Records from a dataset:
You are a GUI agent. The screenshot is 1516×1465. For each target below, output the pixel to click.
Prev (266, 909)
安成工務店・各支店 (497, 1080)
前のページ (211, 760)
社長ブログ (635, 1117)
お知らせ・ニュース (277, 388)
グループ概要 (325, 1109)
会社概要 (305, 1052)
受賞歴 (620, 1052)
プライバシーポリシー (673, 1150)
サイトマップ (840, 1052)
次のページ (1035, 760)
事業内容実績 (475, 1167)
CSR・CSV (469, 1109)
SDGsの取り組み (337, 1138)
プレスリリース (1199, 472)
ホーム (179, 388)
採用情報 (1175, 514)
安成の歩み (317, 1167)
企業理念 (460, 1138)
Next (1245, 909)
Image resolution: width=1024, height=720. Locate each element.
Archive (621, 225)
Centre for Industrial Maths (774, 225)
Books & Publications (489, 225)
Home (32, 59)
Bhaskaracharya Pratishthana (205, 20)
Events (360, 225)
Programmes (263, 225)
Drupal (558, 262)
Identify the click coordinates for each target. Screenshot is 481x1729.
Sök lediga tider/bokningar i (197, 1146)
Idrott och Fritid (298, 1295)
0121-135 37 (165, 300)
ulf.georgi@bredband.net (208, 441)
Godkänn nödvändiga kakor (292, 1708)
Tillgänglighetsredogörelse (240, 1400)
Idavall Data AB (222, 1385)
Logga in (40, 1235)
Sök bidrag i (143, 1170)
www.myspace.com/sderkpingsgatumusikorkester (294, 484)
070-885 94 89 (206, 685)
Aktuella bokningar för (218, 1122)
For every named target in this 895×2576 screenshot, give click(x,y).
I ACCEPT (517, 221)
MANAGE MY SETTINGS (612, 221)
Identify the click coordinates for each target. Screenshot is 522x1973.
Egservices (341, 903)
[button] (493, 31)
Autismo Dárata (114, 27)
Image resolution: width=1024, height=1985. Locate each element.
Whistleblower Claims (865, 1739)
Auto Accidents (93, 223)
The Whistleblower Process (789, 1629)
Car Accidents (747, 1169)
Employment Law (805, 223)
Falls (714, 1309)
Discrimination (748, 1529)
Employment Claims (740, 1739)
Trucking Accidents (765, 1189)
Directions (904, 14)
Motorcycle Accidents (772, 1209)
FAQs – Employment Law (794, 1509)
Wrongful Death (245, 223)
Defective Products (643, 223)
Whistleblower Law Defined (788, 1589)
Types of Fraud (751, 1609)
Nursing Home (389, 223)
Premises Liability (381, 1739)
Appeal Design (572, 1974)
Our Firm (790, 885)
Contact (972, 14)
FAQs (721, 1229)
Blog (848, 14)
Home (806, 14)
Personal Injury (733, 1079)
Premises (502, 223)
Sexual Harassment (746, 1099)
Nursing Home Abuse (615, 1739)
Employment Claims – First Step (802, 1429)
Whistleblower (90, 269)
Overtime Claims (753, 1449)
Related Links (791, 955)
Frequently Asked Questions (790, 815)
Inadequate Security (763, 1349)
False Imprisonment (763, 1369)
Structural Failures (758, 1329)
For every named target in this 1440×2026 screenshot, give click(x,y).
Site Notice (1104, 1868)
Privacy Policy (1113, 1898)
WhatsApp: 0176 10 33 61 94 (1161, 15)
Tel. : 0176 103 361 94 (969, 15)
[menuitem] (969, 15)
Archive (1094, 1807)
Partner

YOUR GOAL: Copy all records verbatim.

TASK OUTPUT:
You are a GUI agent. The screenshot is 1516×1465. For each target below, output the pixel to click.
Prev (266, 909)
安成工務店・各支店 (497, 1080)
前のページ (211, 760)
社長ブログ (635, 1117)
お知らせ・ニュース (277, 388)
グループ概要 (325, 1109)
会社概要 (305, 1052)
受賞歴 (620, 1052)
プライバシーポリシー (673, 1150)
サイトマップ (840, 1052)
次のページ (1035, 760)
事業内容実績 (475, 1167)
CSR・CSV (469, 1109)
SDGsの取り組み (337, 1138)
プレスリリース (1199, 472)
ホーム (179, 388)
採用情報 (1175, 514)
安成の歩み (317, 1167)
企業理念 (460, 1138)
Next (1245, 909)
Image resolution: width=1024, height=720. Locate each element.
Archive (621, 225)
Centre for Industrial Maths (774, 225)
Books & Publications (489, 225)
Home (32, 59)
Bhaskaracharya Pratishthana (205, 20)
Events (360, 225)
Programmes (263, 225)
Drupal (558, 262)
Identify the click coordinates for each target. Screenshot is 481x1729.
Sök lediga tider/bokningar i (197, 1146)
Idrott och Fritid (298, 1295)
0121-135 37 (165, 300)
ulf.georgi@bredband.net (208, 441)
Godkänn nödvändiga kakor (292, 1708)
Tillgänglighetsredogörelse (240, 1400)
Idavall Data AB (222, 1385)
Logga in (40, 1235)
Sök bidrag i (143, 1170)
www.myspace.com/sderkpingsgatumusikorkester (294, 484)
070-885 94 89 (206, 685)
Aktuella bokningar för (218, 1122)
For every named target in this 895×2576 screenshot, give click(x,y).
I ACCEPT (517, 221)
MANAGE MY SETTINGS (612, 221)
Identify the click coordinates for each target. Screenshot is 522x1973.
Egservices (341, 903)
[button] (493, 31)
Autismo Dárata (114, 27)
Image resolution: width=1024, height=1985. Locate each element.
Whistleblower Claims (865, 1739)
Auto Accidents (93, 223)
The Whistleblower Process (789, 1629)
Car Accidents (747, 1169)
Employment Law (805, 223)
Falls (714, 1309)
Discrimination (748, 1529)
Employment Claims (740, 1739)
Trucking Accidents (765, 1189)
Directions (904, 14)
Motorcycle Accidents (772, 1209)
FAQs – Employment Law (794, 1509)
Wrongful Death (245, 223)
Defective Products (643, 223)
Whistleblower Law Defined (788, 1589)
Types of Fraud (751, 1609)
Nursing Home (389, 223)
Premises Liability (381, 1739)
Appeal Design (572, 1974)
Our Firm (790, 885)
Contact (972, 14)
FAQs (721, 1229)
Blog (848, 14)
Home (806, 14)
Personal Injury (733, 1079)
Premises (502, 223)
Sexual Harassment (746, 1099)
Nursing Home Abuse (615, 1739)
Employment Claims – First Step (802, 1429)
Whistleblower (90, 269)
Overtime Claims (753, 1449)
Related Links (791, 955)
Frequently Asked Questions (790, 815)
Inadequate Security (763, 1349)
False Imprisonment (763, 1369)
Structural Failures (758, 1329)
For every named target in this 1440×2026 screenshot, give click(x,y).
Site Notice (1104, 1868)
Privacy Policy (1113, 1898)
WhatsApp: 0176 10 33 61 94 (1161, 15)
Tel. : 0176 103 361 94 (969, 15)
[menuitem] (969, 15)
Archive (1094, 1807)
Partner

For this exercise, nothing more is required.